▶ [Problem]:
Restate the lines word for word, from the first line of the records through the line containing "坚屏视频 (509, 342)". Leave out the pictures and anything after that line.

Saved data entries
------------------------------------------------------------------------
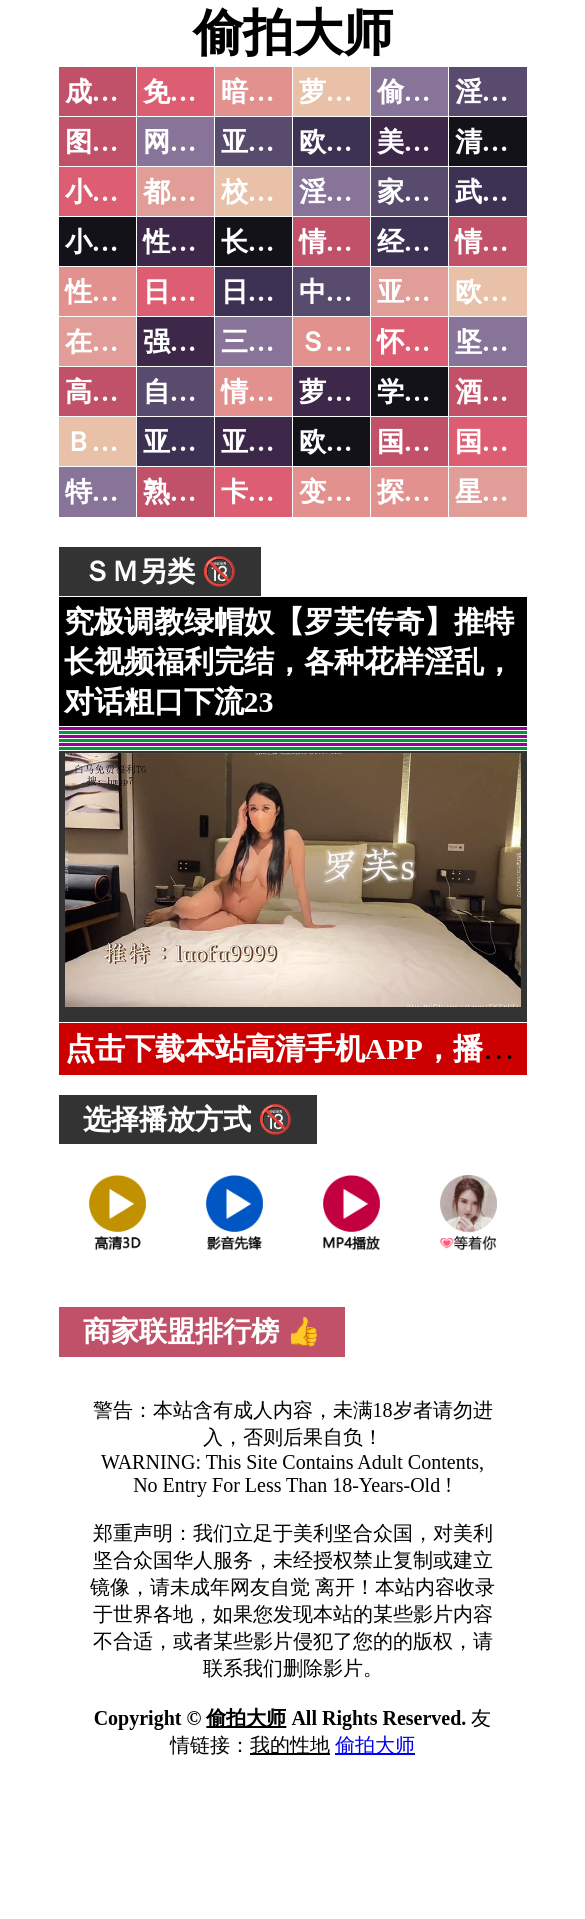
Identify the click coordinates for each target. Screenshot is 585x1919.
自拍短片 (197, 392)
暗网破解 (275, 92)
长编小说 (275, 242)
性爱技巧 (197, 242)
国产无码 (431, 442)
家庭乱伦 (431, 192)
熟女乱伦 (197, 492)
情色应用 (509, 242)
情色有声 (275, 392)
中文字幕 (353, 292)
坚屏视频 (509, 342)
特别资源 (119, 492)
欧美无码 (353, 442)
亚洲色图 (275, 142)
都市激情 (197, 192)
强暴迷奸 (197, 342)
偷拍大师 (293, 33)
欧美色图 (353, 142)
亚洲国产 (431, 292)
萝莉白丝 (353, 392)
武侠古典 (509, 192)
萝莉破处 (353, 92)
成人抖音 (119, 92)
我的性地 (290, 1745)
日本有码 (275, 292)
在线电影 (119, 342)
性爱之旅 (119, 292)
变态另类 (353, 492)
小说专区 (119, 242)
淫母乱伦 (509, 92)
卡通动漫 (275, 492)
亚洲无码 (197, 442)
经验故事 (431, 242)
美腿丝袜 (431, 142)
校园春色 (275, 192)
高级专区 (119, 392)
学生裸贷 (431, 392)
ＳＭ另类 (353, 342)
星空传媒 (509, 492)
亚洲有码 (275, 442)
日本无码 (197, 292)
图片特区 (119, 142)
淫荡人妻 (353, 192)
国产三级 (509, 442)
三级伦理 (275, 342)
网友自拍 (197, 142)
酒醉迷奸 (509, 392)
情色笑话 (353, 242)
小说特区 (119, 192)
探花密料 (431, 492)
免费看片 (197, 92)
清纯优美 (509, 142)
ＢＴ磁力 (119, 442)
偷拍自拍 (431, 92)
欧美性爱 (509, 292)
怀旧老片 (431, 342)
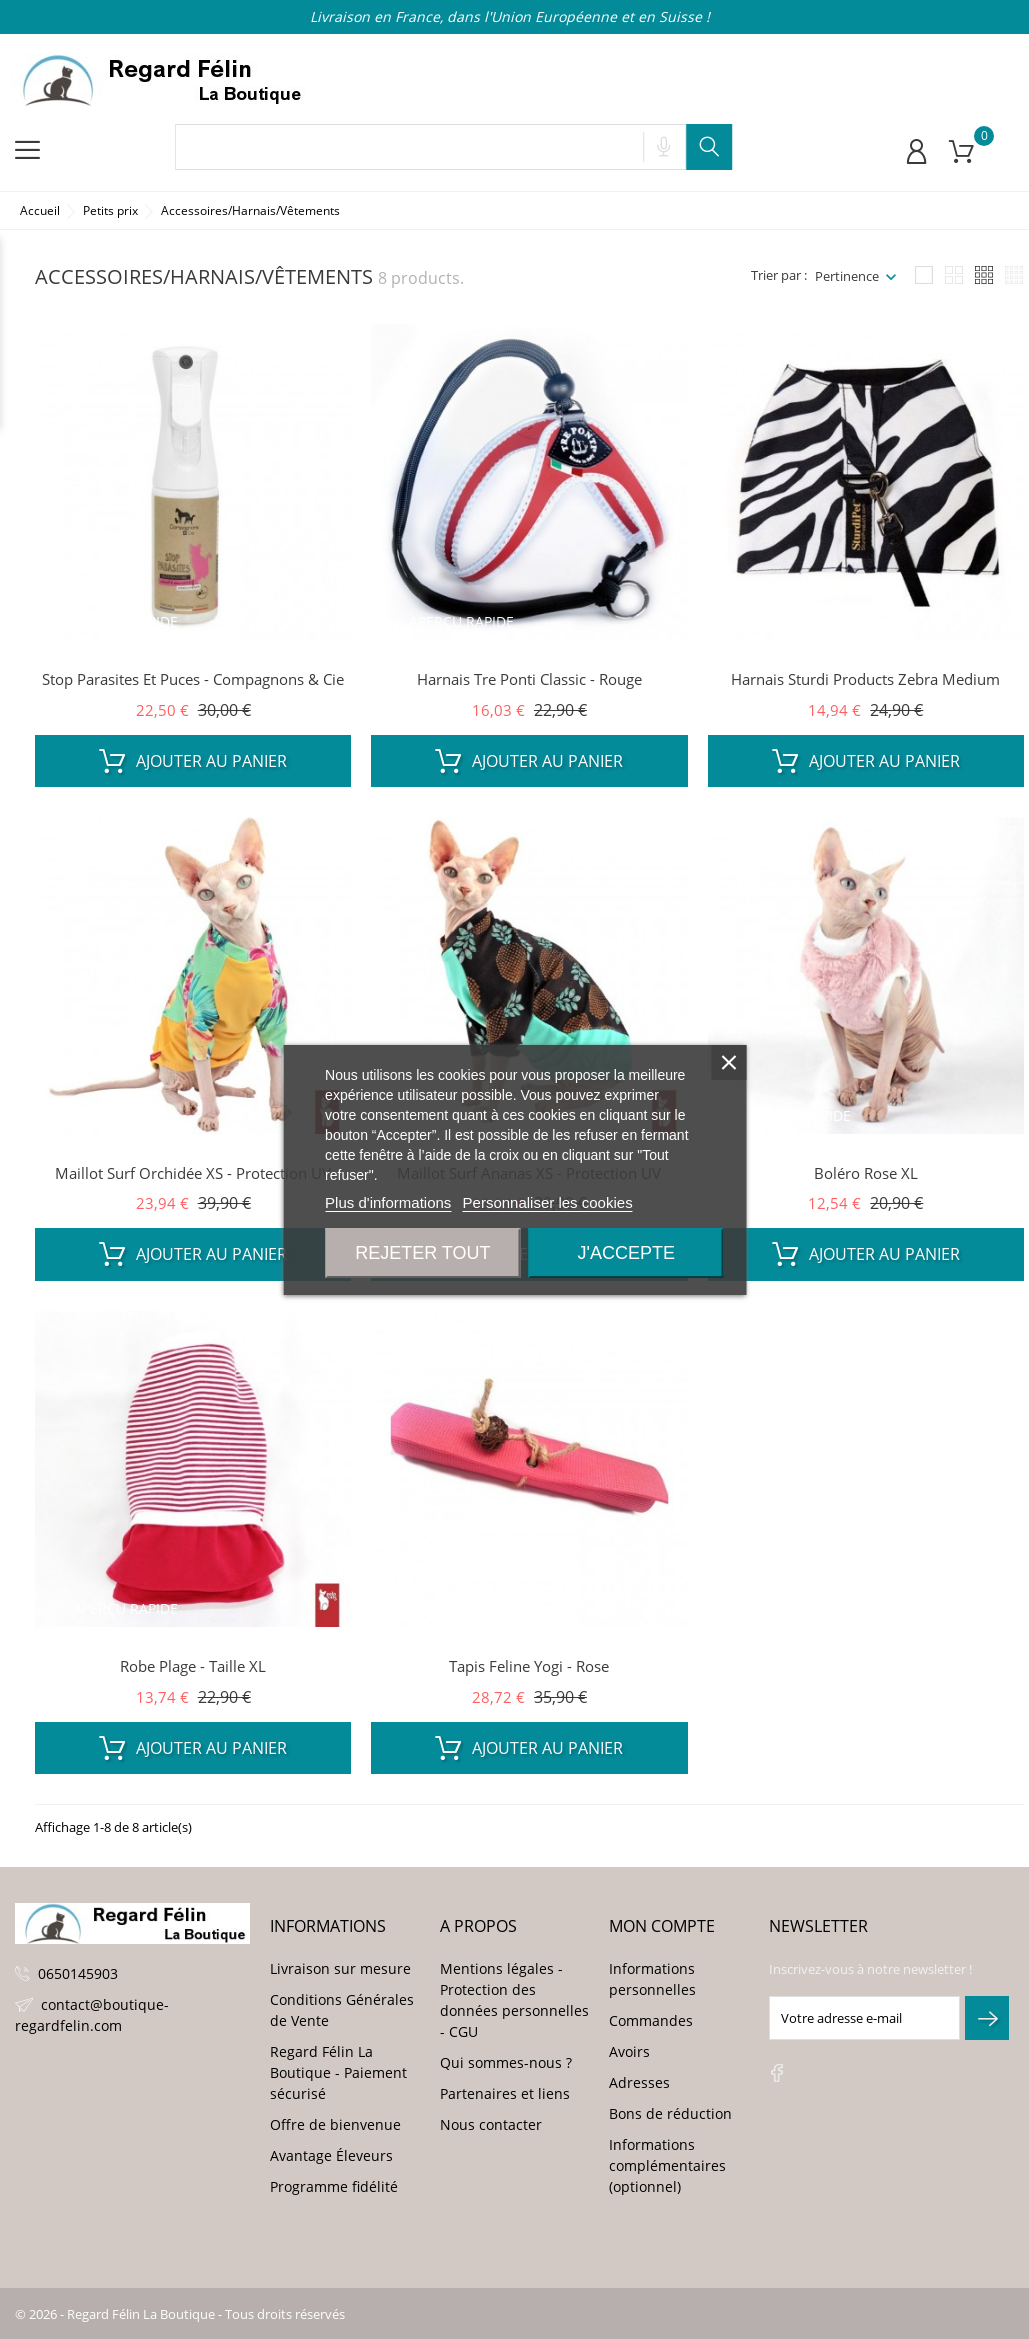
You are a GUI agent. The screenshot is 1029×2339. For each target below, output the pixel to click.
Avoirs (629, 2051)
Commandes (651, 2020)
------------------------------------------------------------------------
▶ [Solution to this task]:
Identify the click coordinates for each target. Screenshot is 585x1919.
自拍短片 (197, 392)
暗网破解 (275, 92)
长编小说 (275, 242)
性爱技巧 (197, 242)
国产无码 (431, 442)
家庭乱伦 (431, 192)
熟女乱伦 (197, 492)
情色应用 (509, 242)
情色有声 (275, 392)
中文字幕 (353, 292)
坚屏视频 (509, 342)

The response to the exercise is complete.